--- Material for this exercise Enclosed Below ---

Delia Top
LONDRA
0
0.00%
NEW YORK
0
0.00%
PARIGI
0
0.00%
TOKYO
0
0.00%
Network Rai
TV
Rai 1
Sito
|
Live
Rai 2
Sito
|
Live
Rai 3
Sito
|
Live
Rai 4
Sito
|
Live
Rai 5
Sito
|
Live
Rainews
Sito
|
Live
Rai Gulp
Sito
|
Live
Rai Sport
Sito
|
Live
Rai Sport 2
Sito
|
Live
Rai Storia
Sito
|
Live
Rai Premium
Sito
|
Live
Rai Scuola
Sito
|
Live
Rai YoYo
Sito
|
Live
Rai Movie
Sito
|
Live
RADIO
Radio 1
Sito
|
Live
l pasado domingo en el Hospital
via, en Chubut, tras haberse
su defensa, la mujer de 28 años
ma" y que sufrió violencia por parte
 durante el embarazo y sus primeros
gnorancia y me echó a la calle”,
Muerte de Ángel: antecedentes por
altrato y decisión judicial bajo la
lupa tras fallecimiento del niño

--- End of Enclosed Material for this exercise ---
--- Material for this exercise Enclosed Below ---

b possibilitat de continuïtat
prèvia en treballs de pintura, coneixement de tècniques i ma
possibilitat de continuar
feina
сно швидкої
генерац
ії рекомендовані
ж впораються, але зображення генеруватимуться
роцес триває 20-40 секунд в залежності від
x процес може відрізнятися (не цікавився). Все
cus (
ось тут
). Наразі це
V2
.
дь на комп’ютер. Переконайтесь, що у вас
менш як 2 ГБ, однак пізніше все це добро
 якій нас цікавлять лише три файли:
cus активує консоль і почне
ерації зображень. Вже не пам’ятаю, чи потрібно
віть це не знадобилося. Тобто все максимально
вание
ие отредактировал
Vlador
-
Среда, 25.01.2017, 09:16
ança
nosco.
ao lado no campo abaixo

--- End of Enclosed Material for this exercise ---
--- Material for this exercise Enclosed Below ---

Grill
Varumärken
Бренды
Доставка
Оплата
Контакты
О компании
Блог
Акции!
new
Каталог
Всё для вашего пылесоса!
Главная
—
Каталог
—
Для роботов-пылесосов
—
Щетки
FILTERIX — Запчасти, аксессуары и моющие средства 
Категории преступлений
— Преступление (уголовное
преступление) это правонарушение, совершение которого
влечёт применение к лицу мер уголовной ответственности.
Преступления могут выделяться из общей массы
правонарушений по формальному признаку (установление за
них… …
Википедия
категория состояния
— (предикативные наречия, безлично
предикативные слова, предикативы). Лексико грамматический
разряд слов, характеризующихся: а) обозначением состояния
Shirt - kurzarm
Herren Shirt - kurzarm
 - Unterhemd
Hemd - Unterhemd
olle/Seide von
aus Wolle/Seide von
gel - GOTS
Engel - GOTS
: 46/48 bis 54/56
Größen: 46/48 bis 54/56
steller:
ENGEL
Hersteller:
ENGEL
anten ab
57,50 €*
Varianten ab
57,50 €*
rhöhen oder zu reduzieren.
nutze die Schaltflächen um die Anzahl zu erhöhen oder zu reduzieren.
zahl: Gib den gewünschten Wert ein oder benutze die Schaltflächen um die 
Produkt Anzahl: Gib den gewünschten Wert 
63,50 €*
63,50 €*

--- End of Enclosed Material for this exercise ---

## [Assigned task]
Quote the data above from the line containing "Network Rai" to the line containing "lupa tras fallecimiento del niño", inclusive, and stop.

## [Solution below]
Network Rai
TV
Rai 1
Sito
|
Live
Rai 2
Sito
|
Live
Rai 3
Sito
|
Live
Rai 4
Sito
|
Live
Rai 5
Sito
|
Live
Rainews
Sito
|
Live
Rai Gulp
Sito
|
Live
Rai Sport
Sito
|
Live
Rai Sport 2
Sito
|
Live
Rai Storia
Sito
|
Live
Rai Premium
Sito
|
Live
Rai Scuola
Sito
|
Live
Rai YoYo
Sito
|
Live
Rai Movie
Sito
|
Live
RADIO
Radio 1
Sito
|
Live
l pasado domingo en el Hospital
via, en Chubut, tras haberse
su defensa, la mujer de 28 años
ma" y que sufrió violencia por parte
 durante el embarazo y sus primeros
gnorancia y me echó a la calle”,
Muerte de Ángel: antecedentes por
altrato y decisión judicial bajo la
lupa tras fallecimiento del niño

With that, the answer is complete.